Histidine biosynthetic pathway and genes: Structure, regulation, and evolution

The essential amino acid histidine is synthesized by organisms belonging to the three cell domains Archaea, Bacteria, and Eukarya. The biosynthetic pathway appears to be the same in all the organisms irrespective of complexity, and is a good example of the unity of biochemistry. Details of this process have only recently been elucidated. Because of the high metabolic cost for its synthesis, the histidine pathway is subject to multiple and tight control mechanisms which have been studied in detail in only a few species: Salmonella typhimurium, Escherichia coli, and Saccharomyces cerevisiae. In S. typhimurium and E. coli, the biosynthetic pathway is specifically controlled in response to the availability of histidine by two distinct mechanisms: (i) enzymatic feedback inhibition and (ii) transcription attenuation. In addition, the system is responsive to metabolic control. Moreover, a nonspecific mechanism operating during the elongation step of transcription has been proposed to modulate tire levels of transcription in response to the rate of protein synthesis.
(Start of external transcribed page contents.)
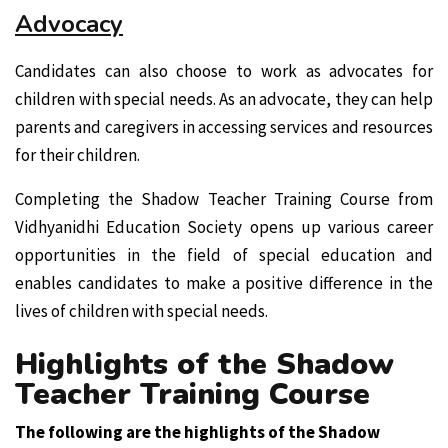
Advocacy
Candidates can also choose to work as advocates for
children with special needs. As an advocate, they can help
parents and caregivers in accessing services and resources
for their children.
Completing the Shadow Teacher Training Course from
Vidhyanidhi Education Society opens up various career
opportunities in the field of special education and
enables candidates to make a positive difference in the
lives of children with special needs.
Highlights of the Shadow
Teacher Training Course
The following are the highlights of the Shadow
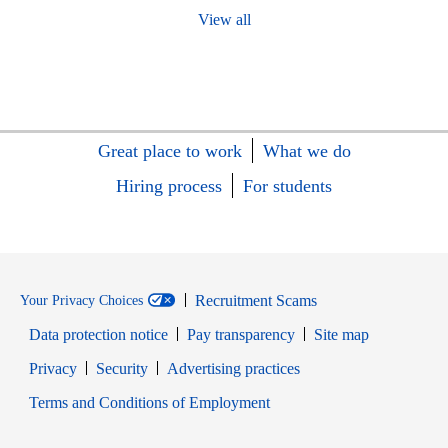
View all
Great place to work
What we do
Hiring process
For students
Recruitment Scams
Your Privacy Choices
Data protection notice
Pay transparency
Site map
Opens in new window
Opens in new window
Privacy
Security
Advertising practices
Opens in new window
Terms and Conditions of Employment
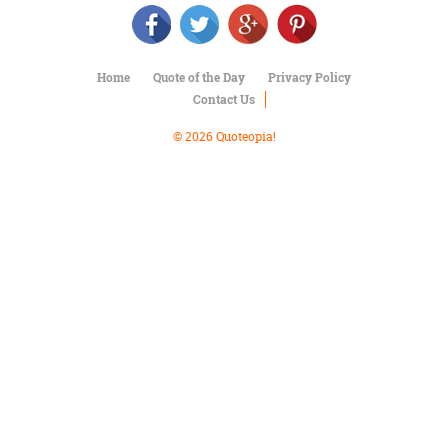
Character
Success
Business
Friendship
Home
Quote of the Day
Privacy Policy
Contact Us
Mark
Twain
© 2026 Quoteopia!
Oscar
Wilde
George
Washington
Sir
Winston
Churchill
Albert
Einstein
Fyodor
Dostoevsky
Woody
Allen
Robert
Frost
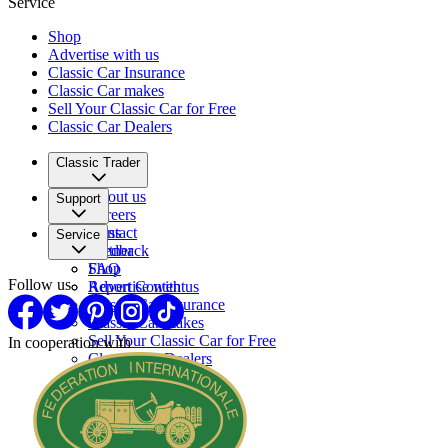
Service
Shop
Advertise with us
Classic Car Insurance
Classic Car makes
Sell Your Classic Car for Free
Classic Car Dealers
Classic Trader
About us
Support
Careers
Press
Contact
Service
Partner
Feedback
FAQ
Shop
Follow us
Report Content
Advertise with us
Classic Car Insurance
Classic Car makes
Sell Your Classic Car for Free
In cooperation with
Classic Car Dealers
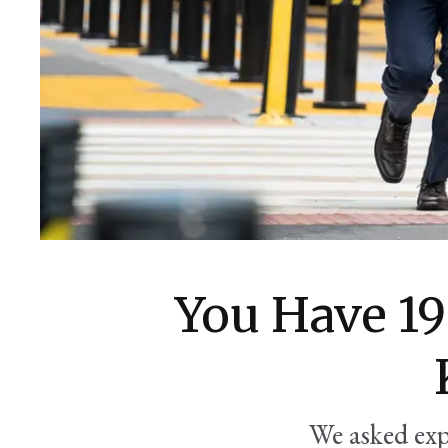
You Have 1
We asked exp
Finally, it has been recently discovered that his operon expression is regulated posttranscriptionally by a complex mechanism of segmental stabilization of regions of the native message. The cloning and sequencing of more than 60 his genes in more than 20 species has now made possible a detailed analysis of their structure, organization and evolution, revealing that major gene rearrangements (gene fusion, gene elongation, and gene duplication) have played an important role in shaping the pathway in the early stages of molecular evolution and also in its evolution in different microorganisms. Aside from the intrinsic importance of this metabolic pathway, this system fins been and is widely used to investigate fundamental aspects of molecular and cellular biology.